* [EXERCISE BRIEF] In the entries that follow, the lines from the one with "Ouvert aujourd'hui" through the one with "Tél: 04 82 53 16 44" are the ones to write out, exactly and with both ends included. Nothing else should appear.

* [PROVIDED INFORMATION]
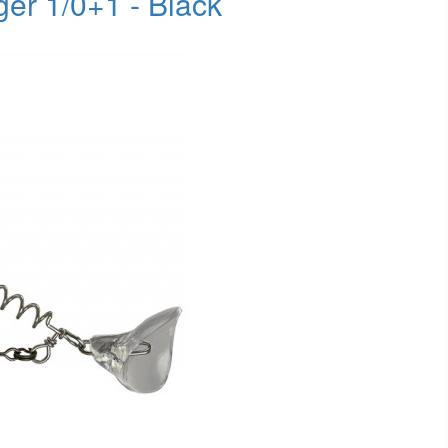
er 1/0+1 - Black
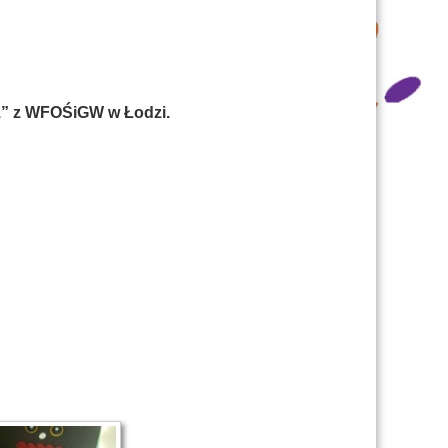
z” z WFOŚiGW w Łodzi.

---

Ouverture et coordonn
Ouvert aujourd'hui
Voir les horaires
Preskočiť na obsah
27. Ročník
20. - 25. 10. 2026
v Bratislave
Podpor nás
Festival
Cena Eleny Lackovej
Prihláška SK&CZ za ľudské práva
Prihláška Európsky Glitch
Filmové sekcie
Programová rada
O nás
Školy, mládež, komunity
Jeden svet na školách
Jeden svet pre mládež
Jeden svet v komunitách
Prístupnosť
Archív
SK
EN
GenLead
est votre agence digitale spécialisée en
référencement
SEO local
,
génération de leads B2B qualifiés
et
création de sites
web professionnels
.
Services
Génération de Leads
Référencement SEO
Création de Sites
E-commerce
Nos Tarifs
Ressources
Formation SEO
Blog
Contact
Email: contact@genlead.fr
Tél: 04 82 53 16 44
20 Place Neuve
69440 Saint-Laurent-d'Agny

* [RESPONSE FOR THIS EXERCISE]
Ouvert aujourd'hui
Voir les horaires
Preskočiť na obsah
27. Ročník
20. - 25. 10. 2026
v Bratislave
Podpor nás
Festival
Cena Eleny Lackovej
Prihláška SK&CZ za ľudské práva
Prihláška Európsky Glitch
Filmové sekcie
Programová rada
O nás
Školy, mládež, komunity
Jeden svet na školách
Jeden svet pre mládež
Jeden svet v komunitách
Prístupnosť
Archív
SK
EN
GenLead
est votre agence digitale spécialisée en
référencement
SEO local
,
génération de leads B2B qualifiés
et
création de sites
web professionnels
.
Services
Génération de Leads
Référencement SEO
Création de Sites
E-commerce
Nos Tarifs
Ressources
Formation SEO
Blog
Contact
Email: contact@genlead.fr
Tél: 04 82 53 16 44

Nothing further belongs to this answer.